» Exercise directions: Omit the pictures and return every entry exactly as written.
___
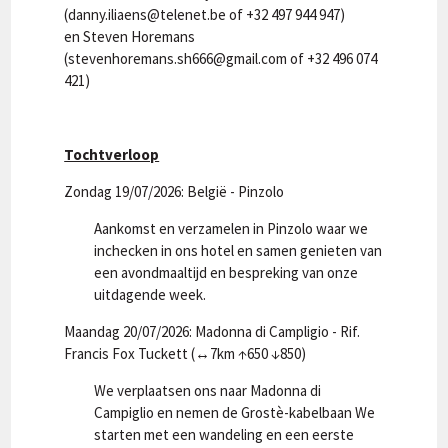
(danny.iliaens@telenet.be of +32 497 944 947)
en Steven Horemans
(stevenhoremans.sh666@gmail.com of +32 496 074
421)
Tochtverloop
Zondag 19/07/2026: België - Pinzolo
Aankomst en verzamelen in Pinzolo waar we
inchecken in ons hotel en samen genieten van
een avondmaaltijd en bespreking van onze
uitdagende week.
Maandag 20/07/2026: Madonna di Campligio - Rif.
Francis Fox Tuckett (↔7km ↑650 ↓850)
We verplaatsen ons naar Madonna di
Campiglio en nemen de Grostè-kabelbaan We
starten met een wandeling en een eerste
___
» Exercise result:
(danny.iliaens@telenet.be of +32 497 944 947)
en Steven Horemans
(stevenhoremans.sh666@gmail.com of +32 496 074
421)
Tochtverloop
Zondag 19/07/2026: België - Pinzolo
Aankomst en verzamelen in Pinzolo waar we
inchecken in ons hotel en samen genieten van
een avondmaaltijd en bespreking van onze
uitdagende week.
Maandag 20/07/2026: Madonna di Campligio - Rif.
Francis Fox Tuckett (↔7km ↑650 ↓850)
We verplaatsen ons naar Madonna di
Campiglio en nemen de Grostè-kabelbaan We
starten met een wandeling en een eerste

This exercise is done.